What do these new technologies offer that older ones did not? Traditional ad insertion is a one-size-fits-all affair, while effective advertising is all about customizing the message for specific demographics. That is where the new generation of ad-splicers and VOD servers with ad-server capabilities shine.

If one takes out the scream element and think in terms of being able to offer opportunities for interactivity and community building and there is a considerable opportunit for PR here.

MySpace - tops YouTube

The social networking juggernaut MySpace, owned by News Co was the No. 1 video site in July, topping YouTube, seasoned Internet companies, like Yahoo and and older companies in this area like Viacom says MarketWatch.

This is pretty significant considering that YouTube and Google Video have considerable media coverage and are regarded to be leaders. But now that third-party figures are available for individual sites, we're beginning to see who's actually attracting those coveted eyeballs.

According to a new video report that comScore Media Metrix will begin offering starting Tuesday morning, 37.4 million unique individuals watched a video on MySpace in July.

Richard Branson get the buzz

Charles Pretzlik in his FT blog has been examining what the bloggersphere has been saying about the Branson announcement last week. He reports:

The web has been buzzing this weekend with discussion of Sir Richard Branson’s decision to devote $3bn to alternative energy, announced at the Clinton Global Initiative.
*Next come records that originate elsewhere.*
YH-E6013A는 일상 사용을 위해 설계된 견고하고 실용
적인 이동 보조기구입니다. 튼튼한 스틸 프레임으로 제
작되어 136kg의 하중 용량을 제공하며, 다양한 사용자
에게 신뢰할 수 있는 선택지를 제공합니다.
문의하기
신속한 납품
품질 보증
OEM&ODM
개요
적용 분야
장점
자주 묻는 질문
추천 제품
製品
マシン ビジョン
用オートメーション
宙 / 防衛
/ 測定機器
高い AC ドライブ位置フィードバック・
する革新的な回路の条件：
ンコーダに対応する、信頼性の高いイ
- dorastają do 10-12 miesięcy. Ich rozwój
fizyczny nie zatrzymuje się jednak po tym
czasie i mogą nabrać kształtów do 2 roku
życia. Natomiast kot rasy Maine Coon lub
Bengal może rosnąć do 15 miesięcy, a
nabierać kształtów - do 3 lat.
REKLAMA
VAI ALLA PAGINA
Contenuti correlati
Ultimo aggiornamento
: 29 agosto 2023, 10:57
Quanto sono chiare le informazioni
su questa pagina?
Chris Hughes explained in Saturday’s FT how this “amounts to a massive ‘asset allocation’ switch out of transport and into green energy” and he went on to ask if this was wise. But the bloggers (see below) have been providing their own answers.
There are a number of important outtakes from the article.
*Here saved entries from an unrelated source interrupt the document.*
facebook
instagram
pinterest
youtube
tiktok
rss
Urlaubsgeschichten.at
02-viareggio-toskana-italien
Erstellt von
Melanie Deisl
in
The first id that a journalist has not only looked but commeneted in depth and critically at what the bloggersphere is saying.

Secondly that the buzz created by the announcent has been of a dimention to make it newsworthy.
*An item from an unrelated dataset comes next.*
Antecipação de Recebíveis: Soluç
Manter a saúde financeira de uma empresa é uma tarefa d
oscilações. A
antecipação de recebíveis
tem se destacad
Third, is the acknowledgement that bloggers are making a serious contribution.


I also noted that the FT is using its blogs for informed comment. In many ways bringing the style of the Economist to FT blogs.

David Davis launches new PR training service

David Davis has extended his askdd service.

The service ( www.askddtraining.com ) from “agony uncle” and former vice chairman of Edelman, the world’s largest independent PR company, comprises:

* Training needs analyses & planning
* Customised in-company workshops which are practical and tailored to meet the needs of individuals and their employers
* Continuous post-workshop mentoring
* Quality support materials
* Confidential management reports
* 1-2-1 coaching


The askdd service has a single fee of just £245 for up to a maximum of eight delegates at an askdd training workshop with a guaranteed 100% refund if there is any dissatisfaction with the quality of the service.

“This is a fairer way to charge. It doesn’t mean any lowering of standards and most importantly it brings professional PR training into the reach of even the smallest agency or in-house department.” David said.

David said that currently there was a mixed picture of PR training in Britain. On the bright side universities and professional bodies such as the Chartered Institute of Public Relations successfully offer longer term PR training to achieve a qualification for those who had the time and money; at the same time the large companies with HR departments invest heavily in improving the skills of their own people.

However, he notes, it was a serious concern that many PR companies and their people were being left behind in the training stakes because the public workshops were not delivering what is needed.

He had, he says, received many complaints about PR training workshops which critics claimed were often:

* Irrelevant with excessive focus on theory
* Did not meet individual needs
* Provided no follow up support
* Too expensive

If some of the blogging courses we see are anything to go by, one can but agree. So many of them identify 'control' as a key outcome. Silly really.